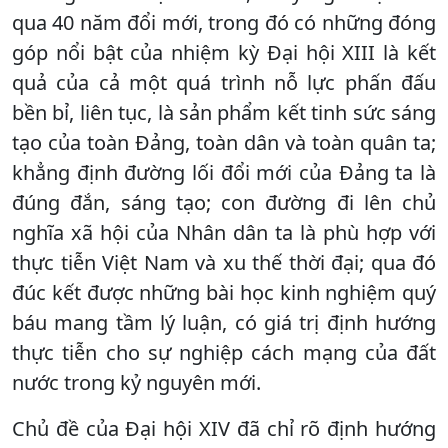
qua 40 năm đổi mới, trong đó có những đóng
góp nổi bật của nhiệm kỳ Đại hội XIII là kết
quả của cả một quá trình nỗ lực phấn đấu
bền bỉ, liên tục, là sản phẩm kết tinh sức sáng
tạo của toàn Đảng, toàn dân và toàn quân ta;
khẳng định đường lối đổi mới của Đảng ta là
đúng đắn, sáng tạo; con đường đi lên chủ
nghĩa xã hội của Nhân dân ta là phù hợp với
thực tiễn Việt Nam và xu thế thời đại; qua đó
đúc kết được những bài học kinh nghiệm quý
báu mang tầm lý luận, có giá trị định hướng
thực tiễn cho sự nghiệp cách mạng của đất
nước trong kỷ nguyên mới.
Chủ đề của Đại hội XIV đã chỉ rõ định hướng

Required work ▸ The whole listing above should be restated word for word, minus any images.

Result for this exercise ▸
qua 40 năm đổi mới, trong đó có những đóng
góp nổi bật của nhiệm kỳ Đại hội XIII là kết
quả của cả một quá trình nỗ lực phấn đấu
bền bỉ, liên tục, là sản phẩm kết tinh sức sáng
tạo của toàn Đảng, toàn dân và toàn quân ta;
khẳng định đường lối đổi mới của Đảng ta là
đúng đắn, sáng tạo; con đường đi lên chủ
nghĩa xã hội của Nhân dân ta là phù hợp với
thực tiễn Việt Nam và xu thế thời đại; qua đó
đúc kết được những bài học kinh nghiệm quý
báu mang tầm lý luận, có giá trị định hướng
thực tiễn cho sự nghiệp cách mạng của đất
nước trong kỷ nguyên mới.
Chủ đề của Đại hội XIV đã chỉ rõ định hướng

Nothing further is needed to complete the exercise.